WHAT YOU ARE ASKED TO DO
Show each line of the entries below in which the word "tecnologias" appears.

Dataset entries
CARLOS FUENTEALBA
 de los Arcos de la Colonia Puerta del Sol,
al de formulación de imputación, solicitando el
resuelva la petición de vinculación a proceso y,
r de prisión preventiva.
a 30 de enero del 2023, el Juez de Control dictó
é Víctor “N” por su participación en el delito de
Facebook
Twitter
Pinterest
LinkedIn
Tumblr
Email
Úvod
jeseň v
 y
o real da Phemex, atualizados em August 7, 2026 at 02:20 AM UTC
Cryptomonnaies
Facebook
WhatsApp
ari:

...

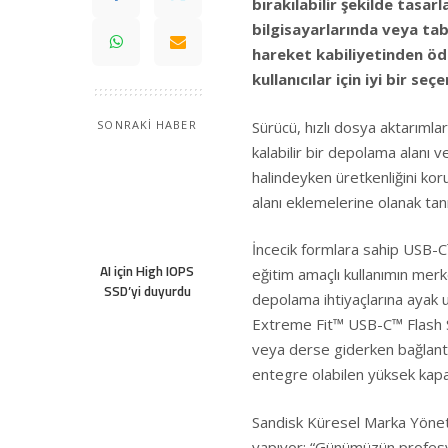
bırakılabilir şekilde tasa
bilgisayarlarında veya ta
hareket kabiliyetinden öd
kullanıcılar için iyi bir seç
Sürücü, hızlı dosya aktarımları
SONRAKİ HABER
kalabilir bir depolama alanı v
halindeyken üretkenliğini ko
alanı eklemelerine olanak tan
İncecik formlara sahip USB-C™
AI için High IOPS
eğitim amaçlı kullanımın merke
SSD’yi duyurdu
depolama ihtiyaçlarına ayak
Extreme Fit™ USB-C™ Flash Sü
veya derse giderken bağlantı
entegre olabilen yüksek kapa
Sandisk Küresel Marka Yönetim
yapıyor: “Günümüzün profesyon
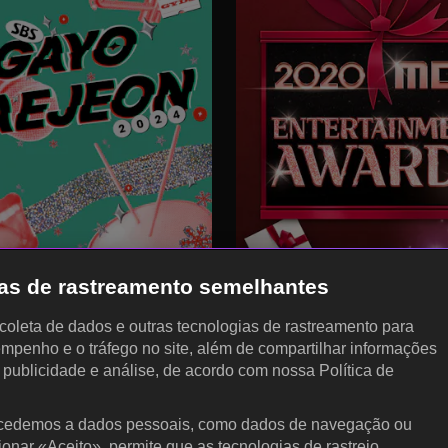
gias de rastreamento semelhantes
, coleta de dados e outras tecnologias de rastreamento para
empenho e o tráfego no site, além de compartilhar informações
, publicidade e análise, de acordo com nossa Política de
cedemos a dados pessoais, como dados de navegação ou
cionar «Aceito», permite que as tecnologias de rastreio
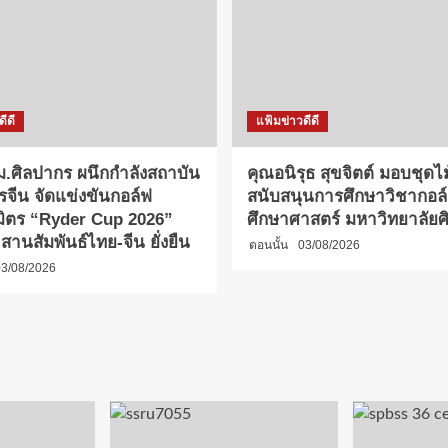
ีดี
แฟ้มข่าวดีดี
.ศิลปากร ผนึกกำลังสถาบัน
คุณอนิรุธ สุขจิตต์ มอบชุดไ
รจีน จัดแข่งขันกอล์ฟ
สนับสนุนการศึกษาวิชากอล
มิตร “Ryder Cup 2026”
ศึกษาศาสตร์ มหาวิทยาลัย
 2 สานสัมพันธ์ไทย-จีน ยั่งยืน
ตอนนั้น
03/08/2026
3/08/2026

TASK SOLUTION
, coleta de dados e outras tecnologias de rastreamento para
cionar «Aceito», permite que as tecnologias de rastreio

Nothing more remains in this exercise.